Thursday 11 July 2013

Chesapeake Bay Dead Zone and Ancient woolly mammoth on display

New Study Reveals Chesapeake Bay Dead Zone Hits Fish Hard
Catherine Griffin
Dead zones that characterize Chesapeake Bay during the summer may be having a major impact on fish. A 10-year study has recently revealed that these low-oxygen areas are impacting the distribution and abundance of fish that live and feed near the Bay bottom, which could be a major issue for fisheries in the area. Dead zones usually form when excessive loads of nitrogen from fertilizers, sewage and other sources are dumped into the water. These nutrients then "feed" algal blooms. While the algae produce oxygen when they're alive, though, they soon die off.  They then sink to the bottom, providing a rich food source for bacteria. Unfortunately, these bacteria take up dissolved oxygen from nearby waters and create a condition called hypoxia, which are extremely low-oxygen conditions. see rest here :

I wonder how that affects Chessie, the sea serpent said to live in the area. Maybe a lack of sightings may be due to a lack of fish due to the dead zones and Chessie is hunting elsewhere.

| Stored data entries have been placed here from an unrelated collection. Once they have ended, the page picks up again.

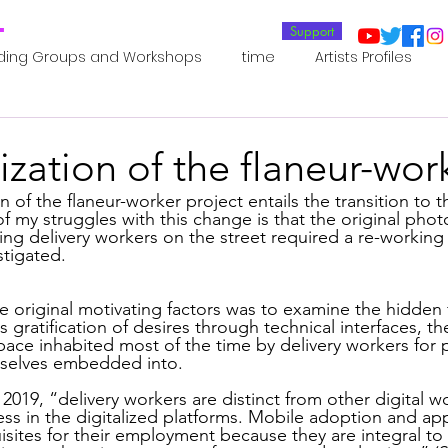
T
Support
ding Groups and Workshops
time
Artists Profiles
Laboratories
Publications
Residents 2022
Re
zation of the flaneur-wor
oup 0_Residents 2022
Residents 2022_
Posthuman In
of my struggles with this change is that the original pho
ng delivery workers on the street required a re-working 
tigated.
an Agency
Posthuman Ethics
Posthuman Aesthetics
 original motivating factors was to examine the hidden f
ratification of desires through technical interfaces, the 
pace inhabited most of the time by delivery workers for p
mselves embedded into.  
putation - AI - AGI
Posthuman Ecology
Posthuman 
 2019, “delivery workers are distinct from other digital 
s in the digitalized platforms. Mobile adoption and app
isites for their employment because they are integral to 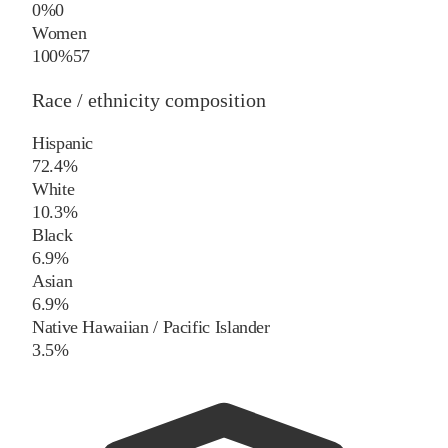
0%
0
Women
100%
57
Race / ethnicity composition
Hispanic
72.4%
White
10.3%
Black
6.9%
Asian
6.9%
Native Hawaiian / Pacific Islander
3.5%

Ancient woolly mammoth Yuka goes on display in Japan
A woolly mammoth, 39,000 years-old and found incredibly well-preserved in ice in Siberia, Russia, is to go on display in the city of Yokohama, Japan. The animal, which scientists named Yuka, is three metres long and was discovered three years ago. But what made it so remarkable is that the animal's body - and much of its fur - was so well preserved by the ice.